#### [Problem to work on]
A faithful, word-for-word copy of the records is required, and it must contain no pictures.

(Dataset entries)
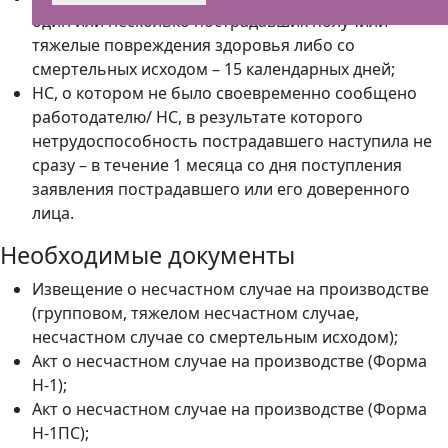
один или несколько пострадавших получили
тяжелые повреждения здоровья либо со
смертельных исходом – 15 календарных дней;
НС, о котором не было своевременно сообщено
работодателю/ НС, в результате которого
нетрудоспособность пострадавшего наступила не
сразу – в течение 1 месяца со дня поступления
заявления пострадавшего или его доверенного
лица.
Необходимые документы
Извещение о несчастном случае на производстве
(групповом, тяжелом несчастном случае,
несчастном случае со смертельным исходом);
Акт о несчастном случае на производстве (Форма
Н-1);
Акт о несчастном случае на производстве (Форма
Н-1ПС);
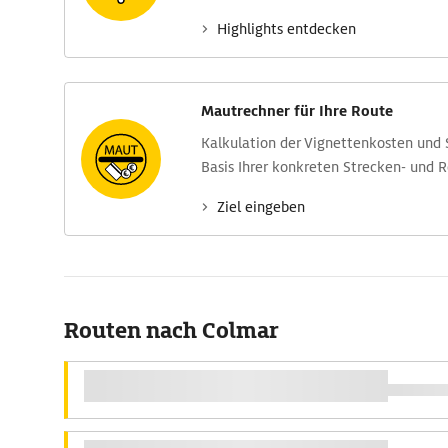
Highlights entdecken
Mautrechner für Ihre Route
Kalkulation der Vignettenkosten und
Basis Ihrer konkreten Strecken- und 
Ziel eingeben
Routen nach Colmar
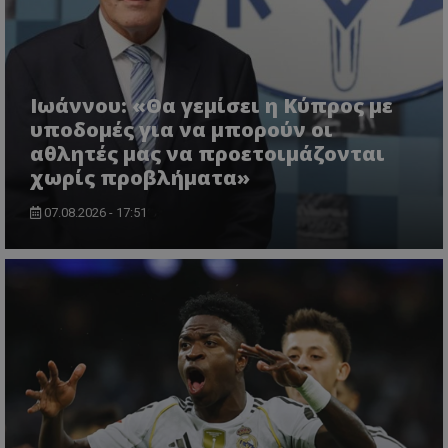
Ιωάννου: «Θα γεμίσει η Κύπρος με
υποδομές για να μπορούν οι
αθλητές μας να προετοιμάζονται
χωρίς προβλήματα»
07.08.2026 - 17:51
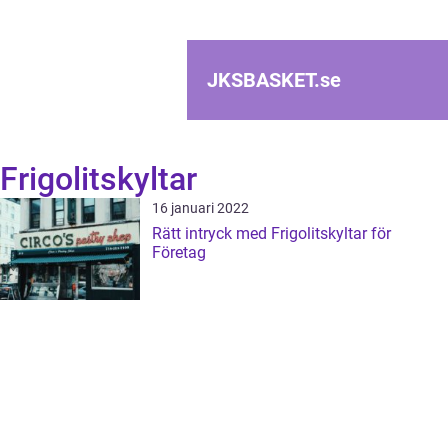
JKSBASKET.
se
Frigolitskyltar
16 januari 2022
Rätt intryck med Frigolitskyltar för
Företag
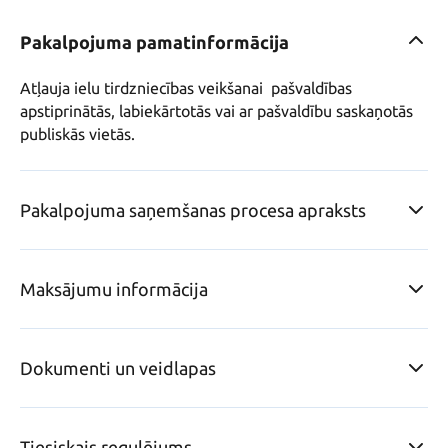
Pakalpojuma pamatinformācija
Atļauja ielu tirdzniecības veikšanai  pašvaldības 
apstiprinātās, labiekārtotās vai ar pašvaldību saskaņotās 
publiskās vietās.
Pakalpojuma saņemšanas procesa apraksts
Maksājumu informācija
Dokumenti un veidlapas
Tiesiskais regulējums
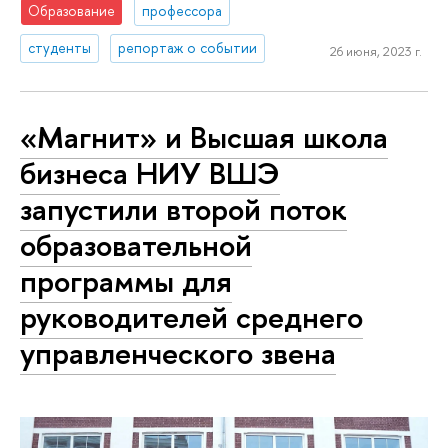
Образование
профессора
студенты
репортаж о событии
26 июня, 2023 г.
«Магнит» и Высшая школа
бизнеса НИУ ВШЭ
запустили второй поток
образовательной
программы для
руководителей среднего
управленческого звена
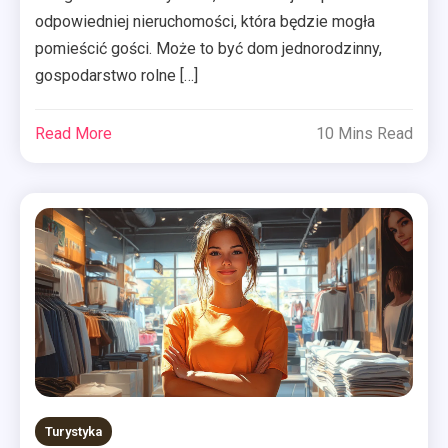
odpowiedniej nieruchomości, która będzie mogła
pomieścić gości. Może to być dom jednorodzinny,
gospodarstwo rolne […]
Read More
10 Mins Read
Turystyka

#### [Answer to this task]
один или несколько пострадавших получили
тяжелые повреждения здоровья либо со
смертельных исходом – 15 календарных дней;
НС, о котором не было своевременно сообщено
работодателю/ НС, в результате которого
нетрудоспособность пострадавшего наступила не
сразу – в течение 1 месяца со дня поступления
заявления пострадавшего или его доверенного
лица.
Необходимые документы
Извещение о несчастном случае на производстве
(групповом, тяжелом несчастном случае,
несчастном случае со смертельным исходом);
Акт о несчастном случае на производстве (Форма
Н-1);
Акт о несчастном случае на производстве (Форма
Н-1ПС);
Highlights entdecken
Mautrechner für Ihre Route
Kalkulation der Vignettenkosten und
Basis Ihrer konkreten Strecken- und 
Ziel eingeben
Routen nach Colmar
Ιωάννου: «Θα γεμίσει η Κύπρος με
υποδομές για να μπορούν οι
αθλητές μας να προετοιμάζονται
χωρίς προβλήματα»
07.08.2026 - 17:51
JKSBASKET.
se
Frigolitskyltar
16 januari 2022
Rätt intryck med Frigolitskyltar för
Företag
Pakalpojuma pamatinformācija
Atļauja ielu tirdzniecības veikšanai  pašvaldības 
apstiprinātās, labiekārtotās vai ar pašvaldību saskaņotās 
publiskās vietās.
Pakalpojuma saņemšanas procesa apraksts
Maksājumu informācija
Dokumenti un veidlapas
Tiesiskais regulējums
Образование
профессора
студенты
репортаж о событии
26 июня, 2023 г.
«Магнит» и Высшая школа
бизнеса НИУ ВШЭ
запустили второй поток
образовательной
программы для
руководителей среднего
управленческого звена
odpowiedniej nieruchomości, która będzie mogła
pomieścić gości. Może to być dom jednorodzinny,
gospodarstwo rolne […]
Read More
10 Mins Read
Turystyka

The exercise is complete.